13.1 Introduction

Astronomers recognized in the mid-1960s that an expensive single large-aperture optical telescope could be divided into a series of less-expensive smaller apertures that were coherently interconnected to provide nearly the same performance as that given by the large single aperture. The penalties were an increase in the integration time and more-extensive ground data processing required to reconstruct an image. Also, extensive real-time control software and hardware were needed to maintain the alignment of the telescope subsystems.

The Michelson stellar interferometer (MSI) is an example of a two-aperture sparse-aperture telescope.

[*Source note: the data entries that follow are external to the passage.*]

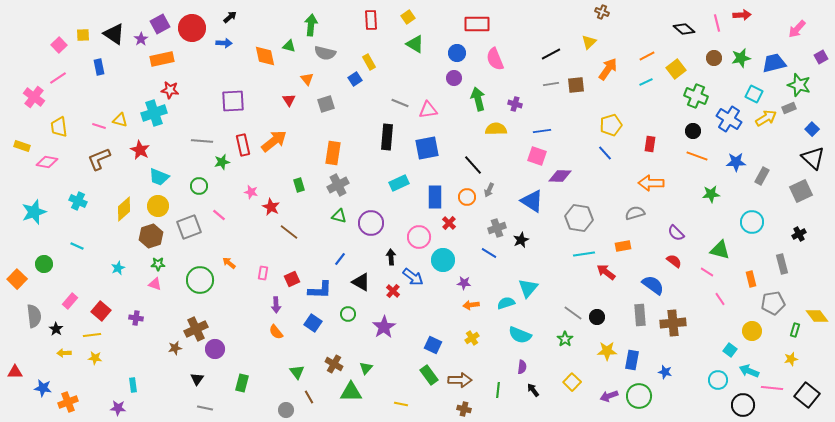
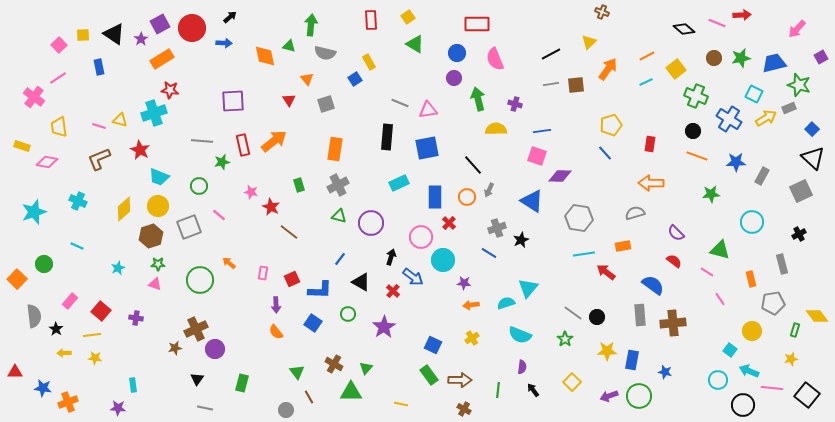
pink line at (717, 23): rotated 54 degrees counterclockwise
orange rectangle at (162, 59): rotated 20 degrees counterclockwise
orange rectangle at (333, 153): moved 2 px right, 4 px up
pink circle at (419, 237): moved 2 px right
black arrow at (391, 257): rotated 21 degrees clockwise
brown cross at (464, 409): rotated 16 degrees clockwise
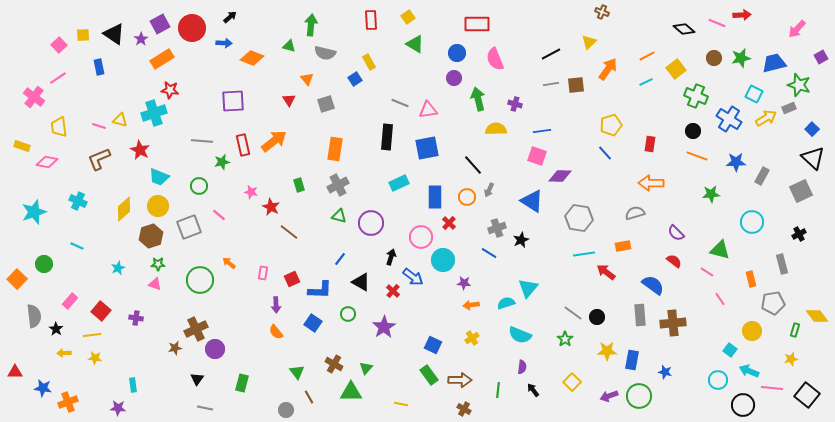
orange diamond at (265, 56): moved 13 px left, 2 px down; rotated 55 degrees counterclockwise
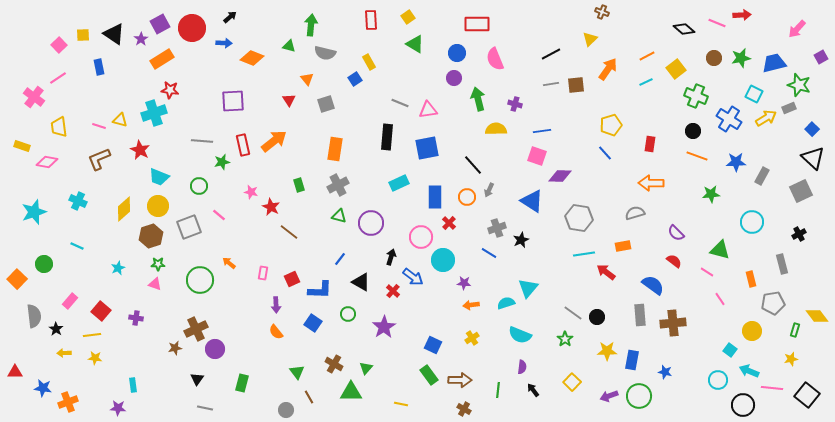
yellow triangle at (589, 42): moved 1 px right, 3 px up
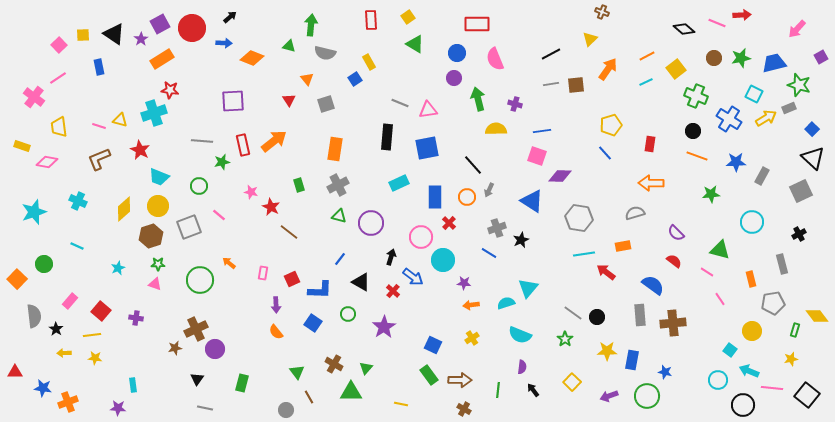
green circle at (639, 396): moved 8 px right
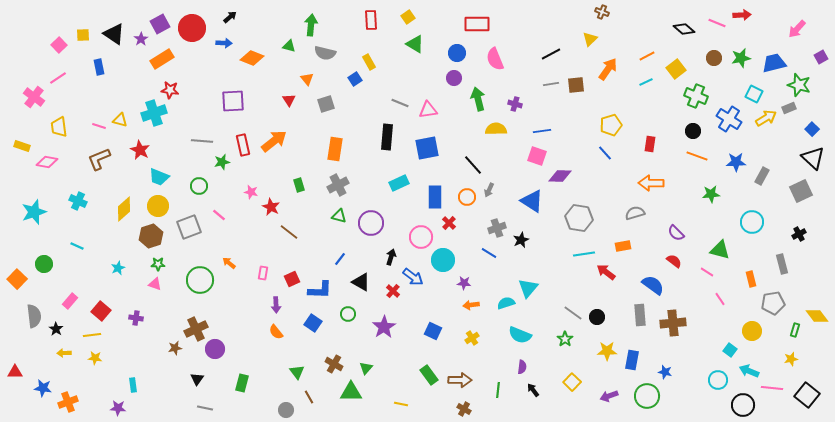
blue square at (433, 345): moved 14 px up
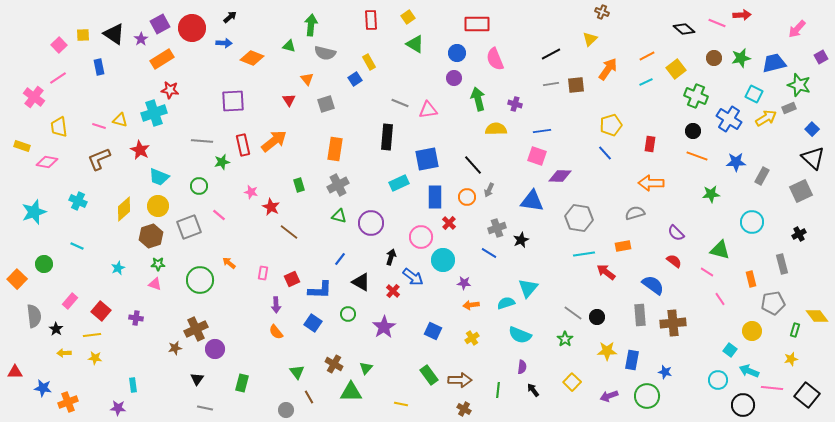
blue square at (427, 148): moved 11 px down
blue triangle at (532, 201): rotated 25 degrees counterclockwise
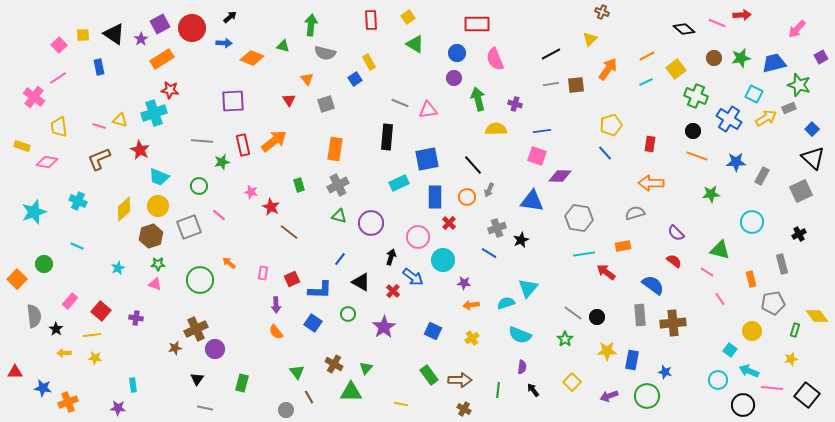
green triangle at (289, 46): moved 6 px left
pink circle at (421, 237): moved 3 px left
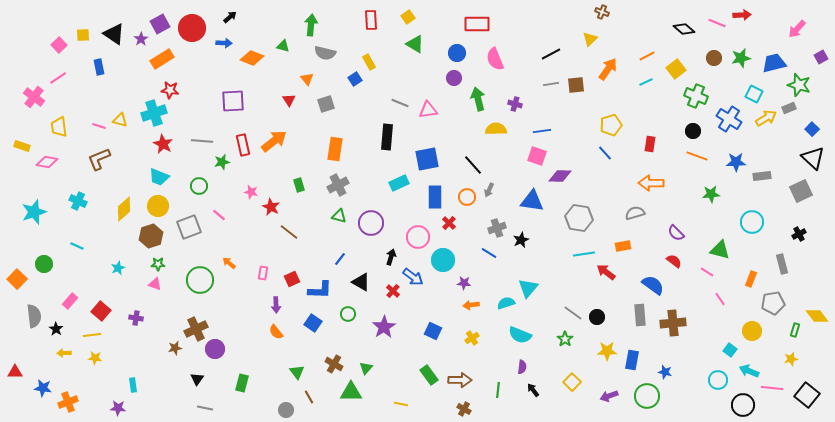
red star at (140, 150): moved 23 px right, 6 px up
gray rectangle at (762, 176): rotated 54 degrees clockwise
orange rectangle at (751, 279): rotated 35 degrees clockwise
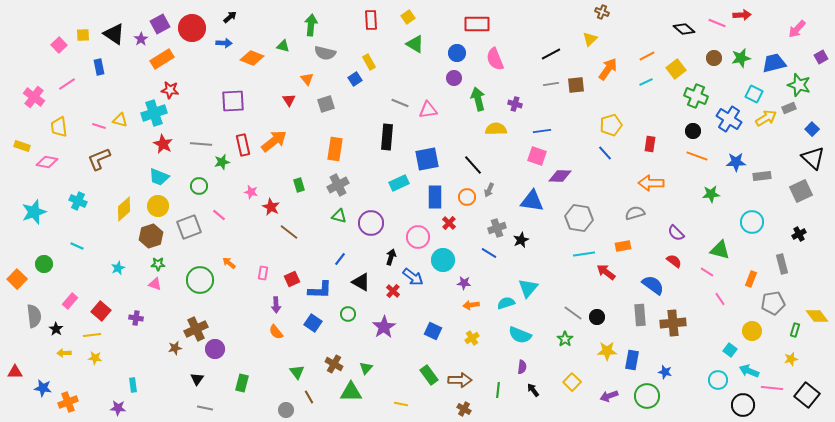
pink line at (58, 78): moved 9 px right, 6 px down
gray line at (202, 141): moved 1 px left, 3 px down
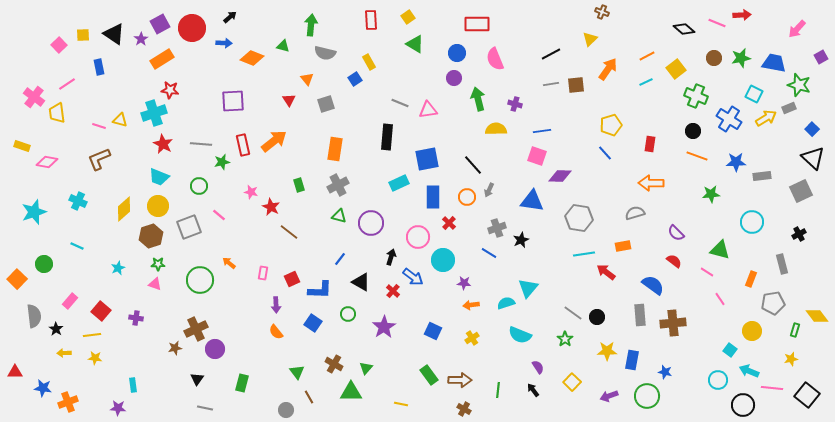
blue trapezoid at (774, 63): rotated 25 degrees clockwise
yellow trapezoid at (59, 127): moved 2 px left, 14 px up
blue rectangle at (435, 197): moved 2 px left
purple semicircle at (522, 367): moved 16 px right; rotated 40 degrees counterclockwise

The MSI samples the MCF at only one spatial frequency (determined by the separation of the telescopes) and at one azimuth of the two-dimensional MCF. For some astronomical applications, such as astrometry or stellar atmospheres studies, the MSI is a very productive system. The MSI and its astronomical applications are discussed in detail in Chapter 14.

Radio astronomers and electrical engineers developed innovative image-reconstruction techniques using sparse apertures with multiple radio telescopes. These innovators then digitally processed the data to create or synthesize an image. In the radio region of the spectrum, it is well known that sparse apertures are a cost-effective means of obtaining data to reconstruct very high-spatial-resolution images. At radio frequencies, the noise temperature of the receiver, sometimes called the antenna temperature, dominates the SNR. In the UV, optical, and near-IR region of the spectrum, the SNR is dominated by the signal-photon arrival rates, which are established by the nature (color and brightness) of the source and not the receiver(s). In the radio region of the spectrum, both the amplitude and the phase of the received signal are recorded. At optical frequencies, in white light (where a heterodyne process cannot be used), the phase cannot be directly recorded.

In optical/IR astronomy, a telescope fulfills two functions. The large continuous aperture collects energy to observe faint sources at the angular resolution that is characteristic of its extent. The outside area of the aperture collects the radiation needed to give high angular resolution.